While some may say it’s never too late, for entrepreneurs it’s never too early. Brothers Adam, 35, and Matthew, 36, Toren, authors of Kidpreneur$: Young Entrepreneurs with Big Ideas, started selling paper airplanes at seven and nine years old, and have only fueled their entrepreneurial spirit over time. Now the owners of two magazines, The Vancouver View and The North Valley magazine, as well as youngentrepreneur.org, the duo is looking to invoke the same passion they had and inspire kids across the United States.
“The philosophy behind the book is simple,” Adam says. “There are so many benefits for an early introduction to the infinite rewards of entrepreneurship.” According to the author, many children do not even know what an entrepreneur is. “At the age of seven, kids know about lawyers, doctors, and nurses,” Adam says. “But they have no idea what a small business owner is.”
The colorful book aims to make learning fun with quizzes and chapter-by-chapter instructions that show kids, ages 7 to 13, the basic principles of running a business, social responsibility, and an explanation of the economy.
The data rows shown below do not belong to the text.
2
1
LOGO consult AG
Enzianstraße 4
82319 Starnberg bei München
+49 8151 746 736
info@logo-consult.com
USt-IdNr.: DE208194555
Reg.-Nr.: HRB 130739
To recognize some real-life rug rats with big ideas, we found some tri-state area “kidpreneurs” who are exploring and promoting their own business:
Current Age: 16
Age when business created: 12
Business: A&C Art Camp
Always inventive and independent, Alex Mancuso of East Northport, NY started planning her own birthday parties at age six. Once she reached 12 years old, she launched an art summer camp for young children in her neighborhood with her friend Chelsea Rom. They came up with a fee for the children, and used a portion of the money to buy art supplies, while pocketing the rest for profit. With a true entrepreneur’s mind, Mancuso conducted a survey after the first camp to see ways they could improve the following summer.
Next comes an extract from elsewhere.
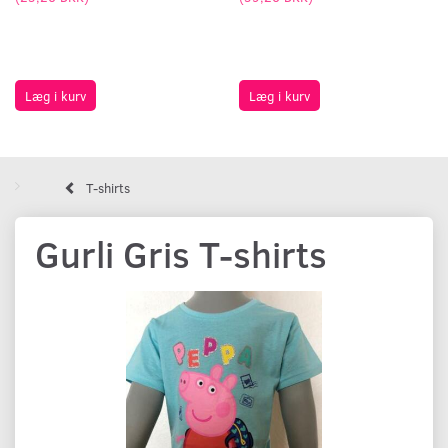
Læg i kurv
Læg i kurv
T-shirts
Gurli Gris T-shirts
What does Mancuso accredit her go-getter spirit to? It’s just in her genes. “I really like to control things, and enjoy organizing things,” she says. “We both wanted to make money, and art is something I enjoy, so I figured it would be a good thing to do.”
Current Age: 15
Age when business created: 6
Business: Miss O and Friends
When she was six years old, Olivia Brindak from Old Greenwich, CT grew bored and dissatisfied with the dolls available to her on the market. So what did she decide to do? Create an online world, named after her, Miss O and Friends. With the help of her sister, Juliette, her cousin, Harley, and some friends, Miss O has grown to become a popular online site for tweens and teens that allows users to follow their favorite characters, dress them up, enter contests, get advice on boys, and more. Brindak and her mother, Hermine, designed the site while on a five-hour flight.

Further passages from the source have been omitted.